Consider the memory here: the theoretical maximum speed is
665 MHz (memory frequency) x 2 (double data rate) x 64 bit (bus width)
which is about 10.6 GB/s, which is closer to the benchmark value of 9.6 GB/s.
But with the L1 cache, even if we could read at every cycle with the processor at its maximum frequency (3 GHz), we would need about 496 data lines to achieve such a throughput which sounds unrealistic. This applies to other caches as well.
What am I missing? How do we calculate the throughput of a cache from its parameters?
Best Answer
This CPU has...
Since there are two cores, we can expect the benchmark to run two threads in parallel. Their website gives remarkably little information, though, but if we look here, CPUs with more cores seem to give correspondingly higher L1 throughputs. So I think what is displayed is total throughput with all cores working in parallel. So, for your CPU, we should divide by two for one core and one cache:
Now, the fact "copy" is 2x faster than "write" is highly suspicious. How could it copy faster than it can write? I'm going to bet that what the benchmark displays as "copy" is the sum of read+write throughput, and in this case it would both read and write at 45 GB/s, but display 90, because it's a benchmark, and who the hell trusts benchmarks? So let's ignore "copy".

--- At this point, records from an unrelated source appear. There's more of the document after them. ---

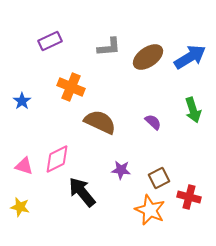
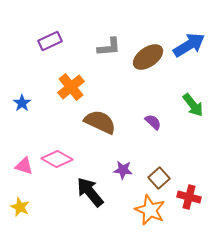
blue arrow: moved 1 px left, 12 px up
orange cross: rotated 28 degrees clockwise
blue star: moved 2 px down
green arrow: moved 5 px up; rotated 20 degrees counterclockwise
pink diamond: rotated 56 degrees clockwise
purple star: moved 2 px right
brown square: rotated 15 degrees counterclockwise
black arrow: moved 8 px right
yellow star: rotated 12 degrees clockwise
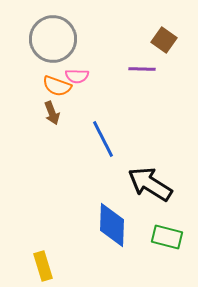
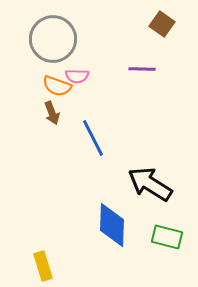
brown square: moved 2 px left, 16 px up
blue line: moved 10 px left, 1 px up
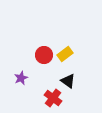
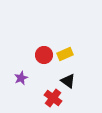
yellow rectangle: rotated 14 degrees clockwise
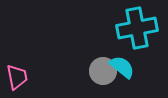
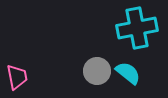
cyan semicircle: moved 6 px right, 6 px down
gray circle: moved 6 px left
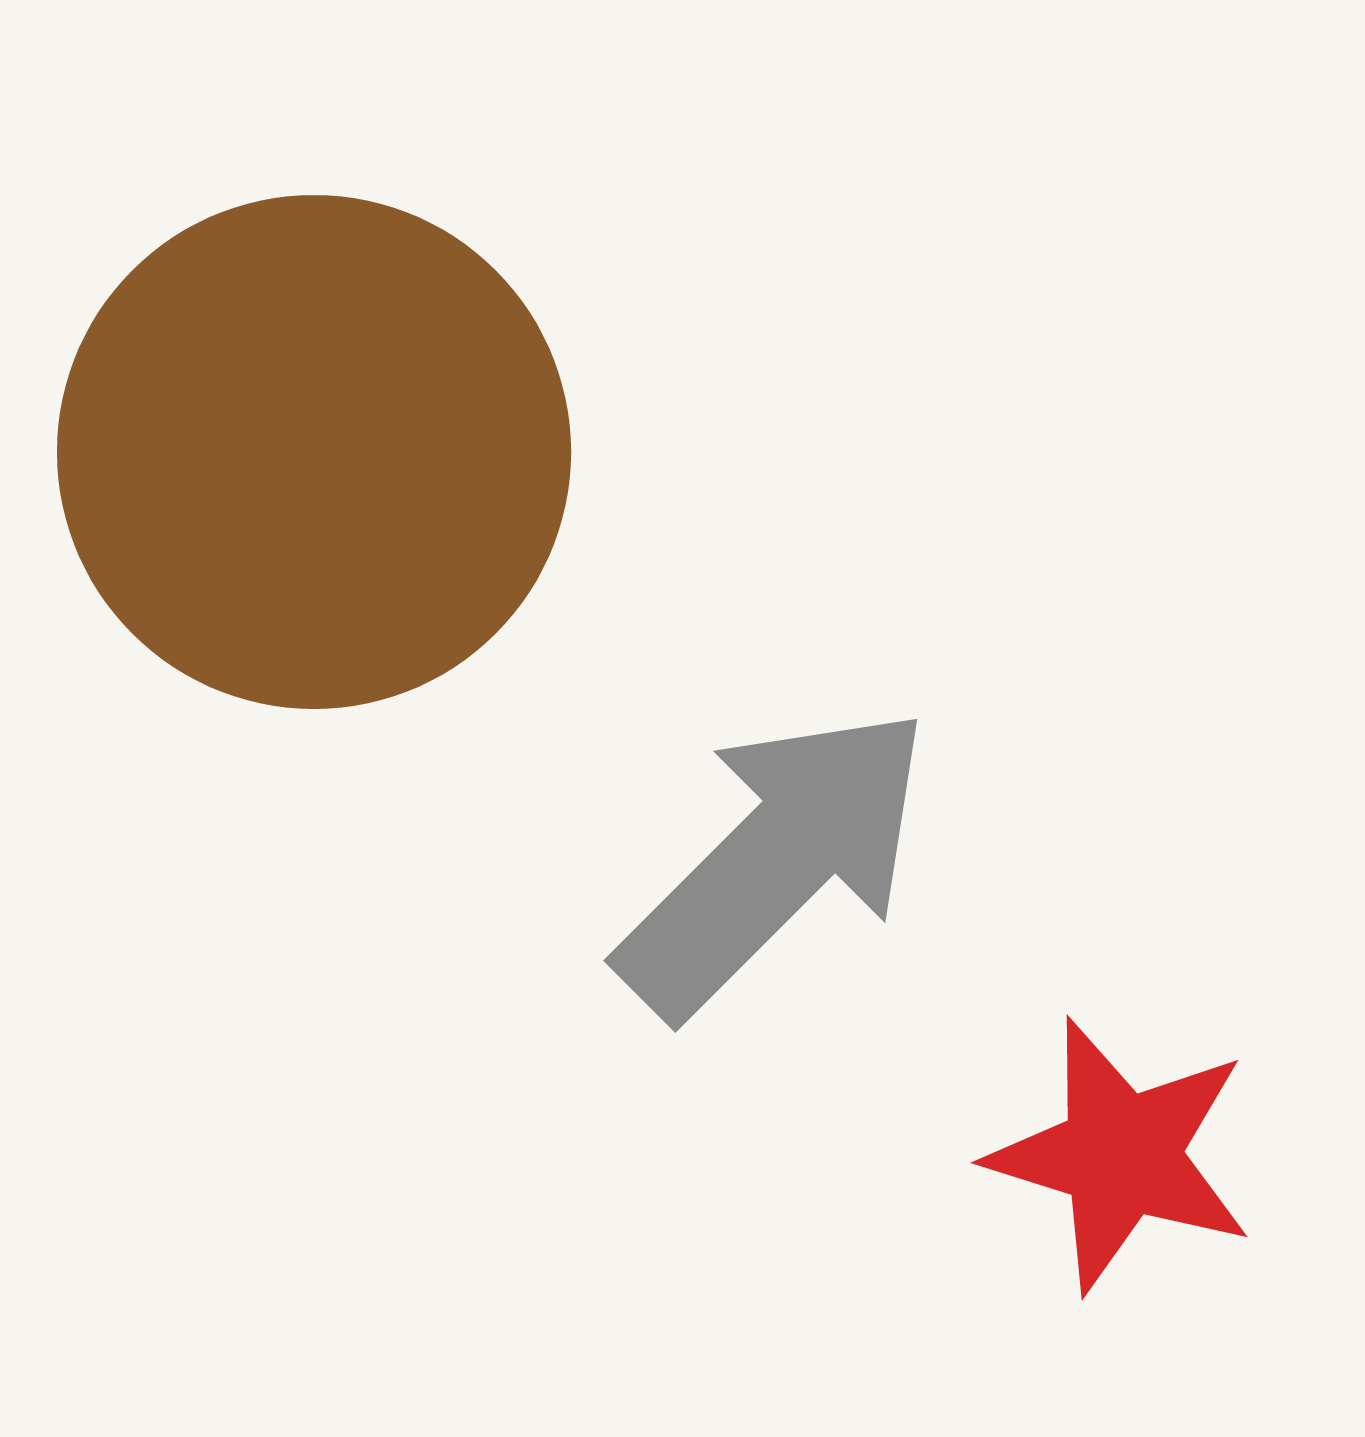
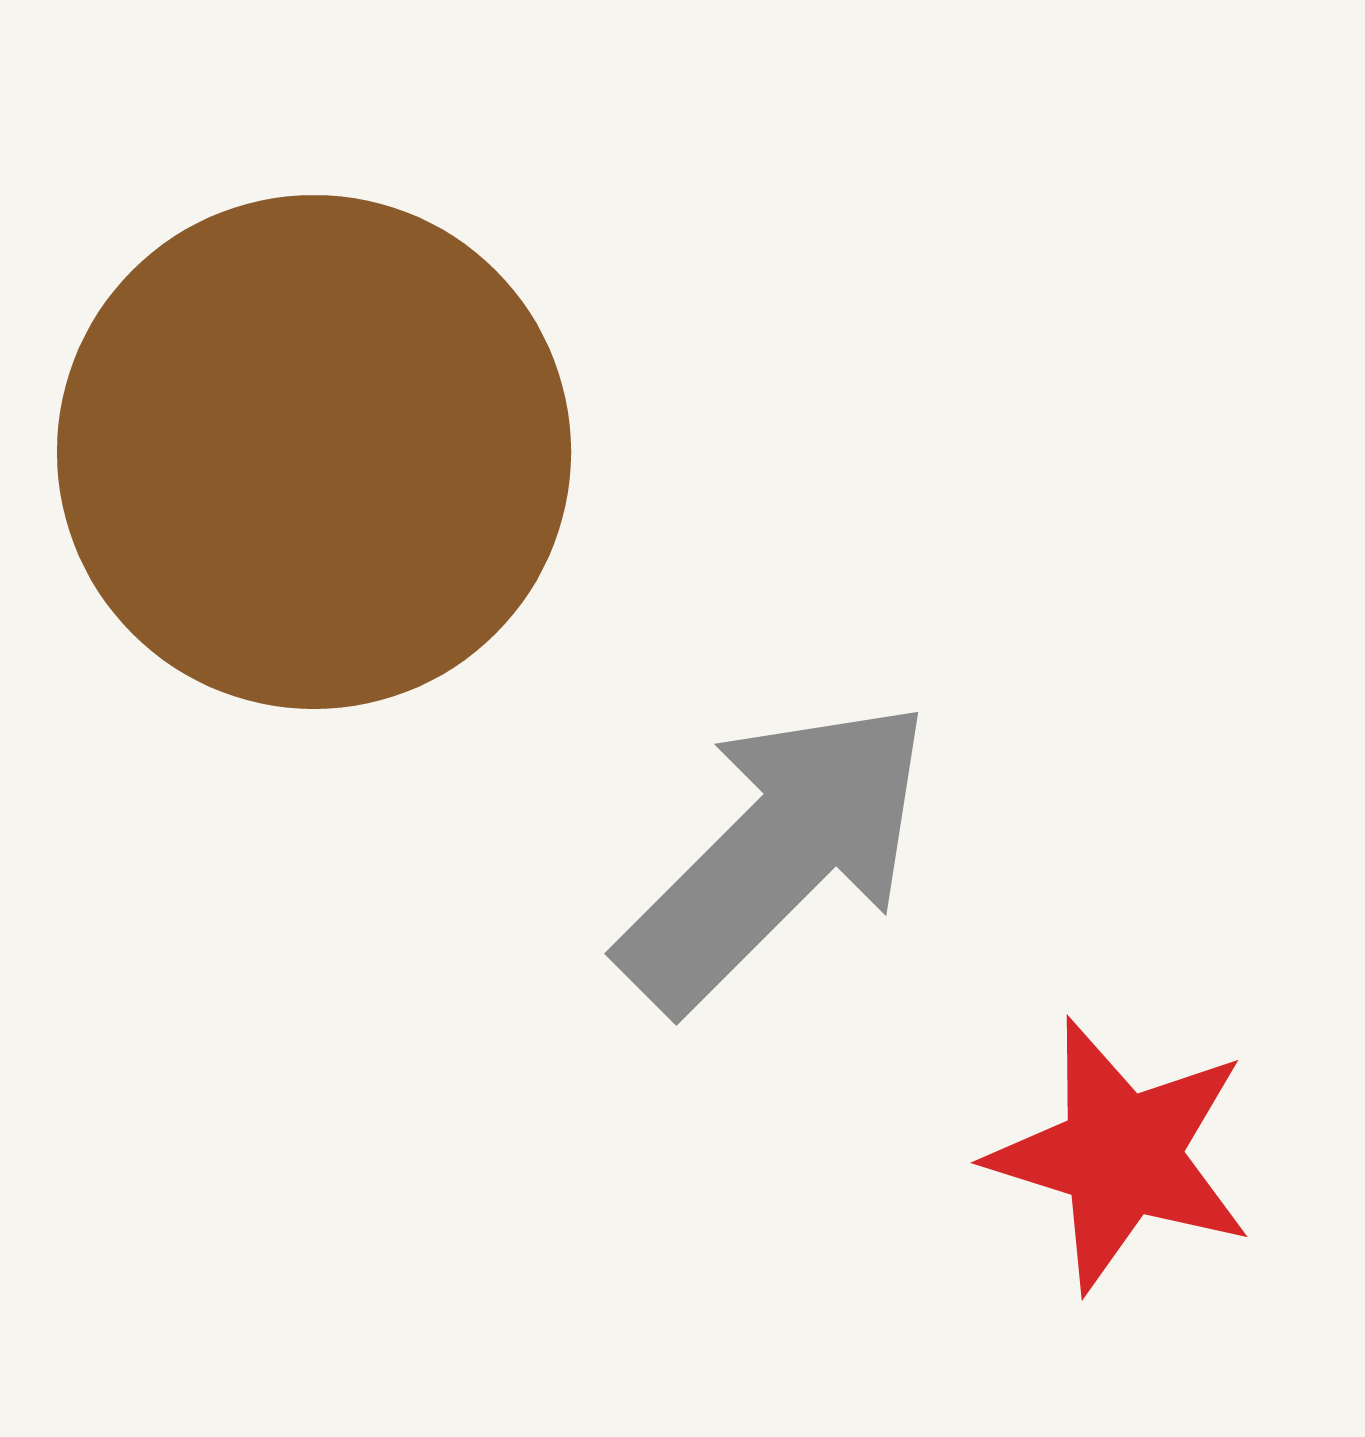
gray arrow: moved 1 px right, 7 px up
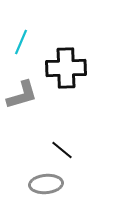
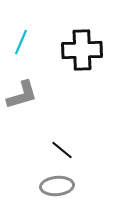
black cross: moved 16 px right, 18 px up
gray ellipse: moved 11 px right, 2 px down
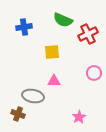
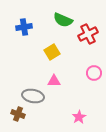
yellow square: rotated 28 degrees counterclockwise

Now, one 128-bit register is 16 bytes, close enough, so it sounds like this cache can do two 128-bit reads and one write per clock.
This is exactly you'd want to really streamline those SSE number-crunching instructions: two reads and one write per cycle.
This would most likely be implemented with lots of parallel data lines, which is the usual way to haul around lots of data very fast inside a chip.